L’union avec les socialistes, c’est placer R. Glucksmann en pôle position en 2027 pour mener une politique pro OTAN, pro UE, pro ISRAEL et envoyer les jeunes français en Ukraine face aux Russes, au Liban contre les Iraniens et en Asie contre la Chine. Evidemment, ce ne seront pas les enfants de R. Glucksmann – Salamé, ni des grands bourgeois de Place Publique ou du Parti Socialiste, aucune chance de voir un fils Glucksmann, Hollande, Valls, Hidalgo, Borne ou Moscovici (le papa à 60 ans!) dans une tranchée ukrainienne ou dans les déserts du Moyen Orient.

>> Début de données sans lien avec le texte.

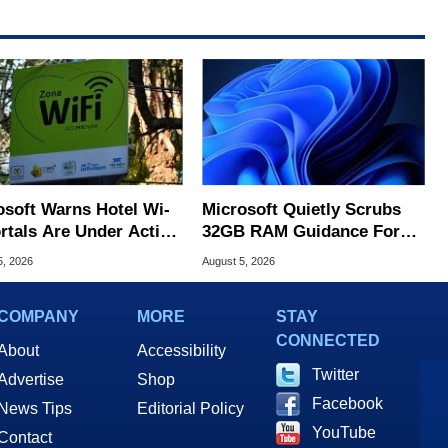
osoft Warns Hotel Wi-
Microsoft Quietly Scrubs
ortals Are Under Active
32GB RAM Guidance For
ck
Windows 11 PCs
5, 2026
August 5, 2026
COMPANY
MORE
STAY
CONNECTED
About
Accessibility
Twitter
Advertise
Shop
Facebook
News Tips
Editorial Policy
YouTube
Contact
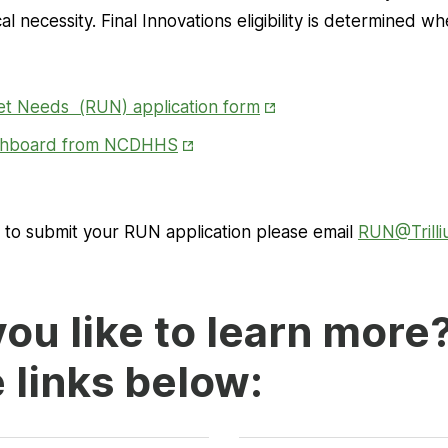
 necessity. Final Innovations eligibility is determined w
Opens
et Needs (RUN) application form
in
Opens
ashboard from NCDHHS
New
in
Tab
New
Tab
r to submit your RUN application please email
RUN@Trill
ou like to learn more
e links below:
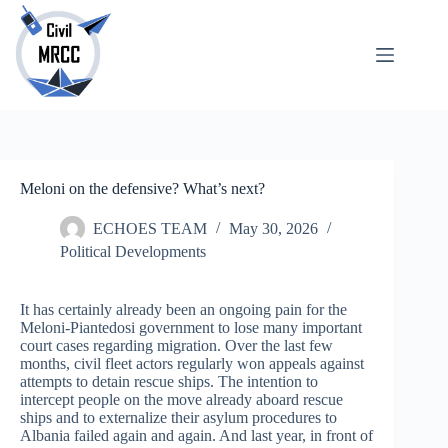
Skip
to
content
About
No
Us
results
Echoes
Publications
SARchive
Meloni on the defensive? What’s next?
Newsletter
Maps
ECHOES TEAM
May 30, 2026
Political Developments
It has certainly already been an ongoing pain for the
Meloni-Piantedosi government to lose many important
court cases regarding migration. Over the last few
months, civil fleet actors regularly won appeals against
attempts to detain rescue ships. The intention to
intercept people on the move already aboard rescue
ships and to externalize their asylum procedures to
Albania failed again and again. And last year, in front of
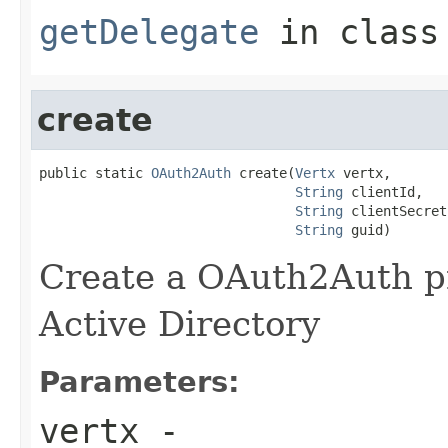
getDelegate
in clas
create
public static 
OAuth2Auth
 create(
Vertx
 vertx,

String
 clientId,

String
 clientSecret,
String
 guid)
Create a OAuth2Auth pr
Active Directory
Parameters:
vertx
-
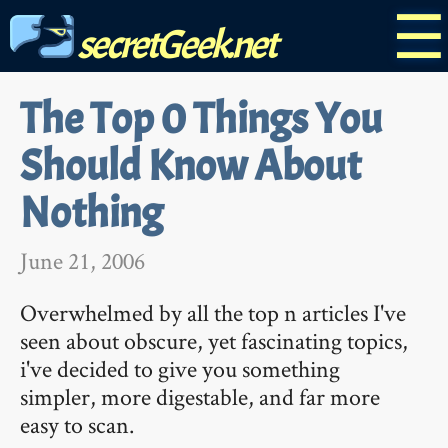
☰
secretGeek.net
The Top 0 Things You
Should Know About
Nothing
June 21, 2006
Overwhelmed by all the top n articles I've
seen about obscure, yet fascinating topics,
i've decided to give you something
simpler, more digestable, and far more
easy to scan.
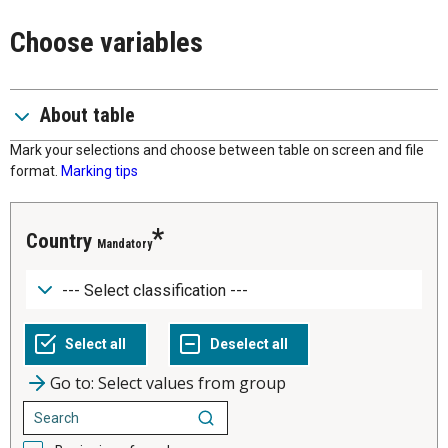
Choose variables
About table
Mark your selections and choose between table on screen and file
format.
Marking tips
Country
Mandatory
Go to: Select values from group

Cette union est une forme modernisée pour prolonger la gauchiasse au pouvoir en France!
Très peu pour moi, d’abord la Paix, la Justice et le Progrès social.
Merci , très juste votre commentaire .
hélas face à la propagande BFM CNEWS et hélas le service public France inter et France Info nous ne sommes pas grand chose.
Dans ce même communiqué, ils refusent toute concession au sujet de la mort de Quentin Deranque et réaffirment « la solidarité avec le [au singulier, ndlr] mouvement antifasciste face aux tentatives de criminalisation faisant suite au drame de Lyon ».
C’est le minimum et les socialistes devraient avoir honte de leur comportement sur cette question comme sur celle de Gaza.